DATA LISTING
▽

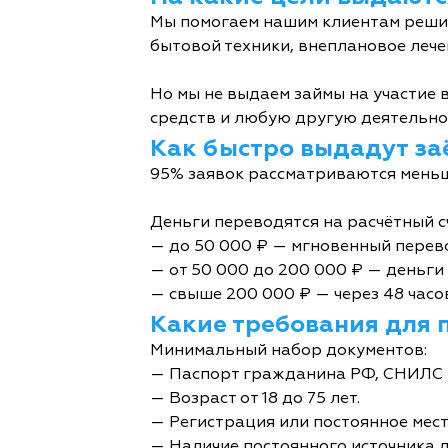
Мы помогаем нашим клиентам решит
бытовой техники, внеплановое лече
Но мы не выдаем займы на участие в
средств и любую другую деятельно
Как быстро выдадут за
95% заявок рассматриваются меньш
Деньги переводятся на расчётный с
— до 50 000 ₽ — мгновенный перев
— от 50 000 до 200 000 ₽ — деньги 
— свыше 200 000 ₽ — через 48 часо
Какие требования для 
Минимальный набор документов:
— Паспорт гражданина РФ, СНИЛС 
— Возраст от 18 до 75 лет.
— Регистрация или постоянное мес
— Наличие постоянного источника 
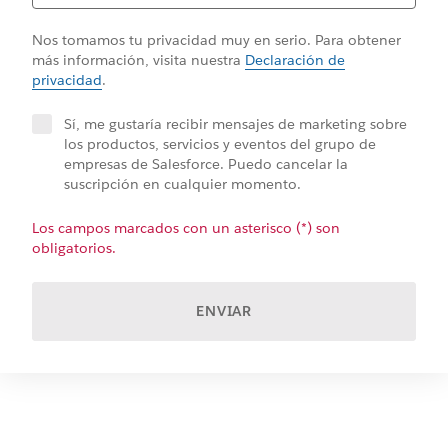
Nos tomamos tu privacidad muy en serio. Para obtener
más información, visita nuestra
Declaración de
privacidad
.
Sí, me gustaría recibir mensajes de marketing sobre
los productos, servicios y eventos del grupo de
empresas de Salesforce. Puedo cancelar la
suscripción en cualquier momento.
Los campos marcados con un asterisco (*) son
obligatorios.
ENVIAR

△

YOUR INSTRUCTIONS
The lines from the one holding "95% заявок рассматриваются меньш" through the end of the entries are to be transcribed exactly, both ends included, with the pictures left out.

WRITTEN RESPONSE
95% заявок рассматриваются меньш
Деньги переводятся на расчётный с
— до 50 000 ₽ — мгновенный перев
— от 50 000 до 200 000 ₽ — деньги 
— свыше 200 000 ₽ — через 48 часо
Какие требования для 
Минимальный набор документов:
— Паспорт гражданина РФ, СНИЛС 
— Возраст от 18 до 75 лет.
— Регистрация или постоянное мес
— Наличие постоянного источника 
Nos tomamos tu privacidad muy en serio. Para obtener
más información, visita nuestra
Declaración de
privacidad
.
Sí, me gustaría recibir mensajes de marketing sobre
los productos, servicios y eventos del grupo de
empresas de Salesforce. Puedo cancelar la
suscripción en cualquier momento.
Los campos marcados con un asterisco (*) son
obligatorios.
ENVIAR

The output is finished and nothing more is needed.